The Santee City Council passed a resolution at the March 24 city council meeting authorizing submission of the 2020 General Plan Housing Element implementation to the California State Office of Planning and Research and the Department of Housing and Community Development, as required by state law.
Housing element implementation includes tracking progress in meeting regional housing needs, preserving local housing stock, promoting equal housing opportunities and local efforts to remove governmental constraints to the maintenance, improvement and development of housing.
The report basically sums up whether the city is hitting housing metrics established by San Diego Association of Governments, better known as SANDAG.
SANDAG allocated 3,660 housing units to Santee about 10 years ago as part of its Regional Housing Needs Assessment, or RHNA allocation. The expectation was that Santee would meet that number between Jan. 1, 2010 and Dec. 31, 2020.
In actuality, Santee issued building permits for 1,374 units over that timeline: 10 very low income, 43 low income, 100 moderate income, and 1,221 above moderate income homes were permitted.
The city still has 2,286 units remaining in the RHNA allocation.
The 2020 report discussed last week shows three development applications for a total of 95 units were submitted in 2020.
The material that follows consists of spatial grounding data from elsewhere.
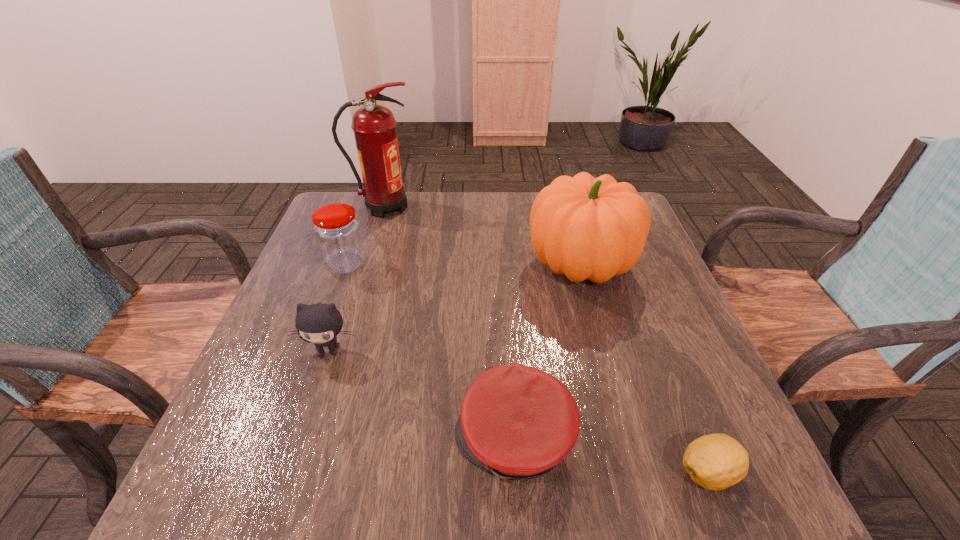 At what (x,y) coordinates should I click in order to perform the action: click on vacant space at the far edge of the desktop. Please return your answer as a coordinate pair (x, y). Image resolution: width=960 pixels, height=540 pixels. Looking at the image, I should click on (475, 193).

This screenshot has height=540, width=960. Identify the location of vacant region at the near edge of the desktop. (489, 479).

At what (x,y) coordinates should I click in order to perform the action: click on vacant area at the right edge. Please return your answer as a coordinate pair (x, y). The width and height of the screenshot is (960, 540). Looking at the image, I should click on point(667,381).

I want to click on free space that is in between the shortest object and the farthest object, so click(546, 340).

The height and width of the screenshot is (540, 960). I want to click on vacant region between the second shortest object and the shortest object, so click(612, 456).

Image resolution: width=960 pixels, height=540 pixels. I want to click on free area in between the cap and the pumpkin, so click(547, 352).

The image size is (960, 540). I want to click on free space between the cap and the lemon, so [612, 456].

This screenshot has height=540, width=960. Find the location of `vacant area that lies between the pumpkin and the shortest object`. vacant area that lies between the pumpkin and the shortest object is located at coordinates (645, 368).

The width and height of the screenshot is (960, 540). I want to click on vacant space that's between the fourth shortest object and the second shortest object, so click(430, 353).

Where is `free spot between the lemon and the fire extinguisher`? free spot between the lemon and the fire extinguisher is located at coordinates (546, 340).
Santee Project Planner Michael Coyne said the Department of Housing and Community Development relies on the building permits that are issued to formulate data.
Building permits were issued for a total of 227 residential units in Santee during 2020.
That total includes permits for 220 multiple-family units, four single-family residences and three accessory dwelling units.
Additionally, 131 residential building permits were finalized; all work associated with those permits is completed.
In addition to the 227 specific building permits, 3,063 units were entitled in 2020; 3,008 of those units are part of the Fanita Ranch development.
The submitted report shows no sites were rezoned to accommodate a shortfall in housing, the city did not issue any commercial development bonuses for affordable housing, and no developments were converted from non-affordable to affordable.
Santee Mayor John Minto questioned how, in eight years, the city has only produced 1,374 units.
“That’s not very many houses or living spaces each year,” Minto said, noting the city has not met its allocation.
Coyne said part of the reason why some numbers appear low is due to the fact that earlier projections included development of Fanita Ranch units which have not been developed.
“I’m trying to point out all this is governed by the state of California,” Minto said, who went on to say the state is now looking into applying consequences to cities and counties that fail to meet allocations, unlike past years where there were no consequences for unmet goals.
“In the past, we’d designate land with a certain zoning then get by without actually building homes but now we have to actually build homes in the next eight years,” Minto said.
City Council member Rob McNelis said the city used to rely on redevelopment funding as a mechanism to install more affordable housing.
“We used to be able to fill that gap but California took it away, then increased the requirement to put in low and very-low, and even moderate housing with no mechanism for that,” McNelis said, then rhetorically asked how the state thinks municipalities can meet that without redevelopment funding.
“San Diego county has less than two weeks for housing inventory right now, it’s absurd. We have to build houses,” McNelis said.
After little discussion, Minto called for a vote and city council unanimously voted to submit the report to the California State Office of Housing and Community Development.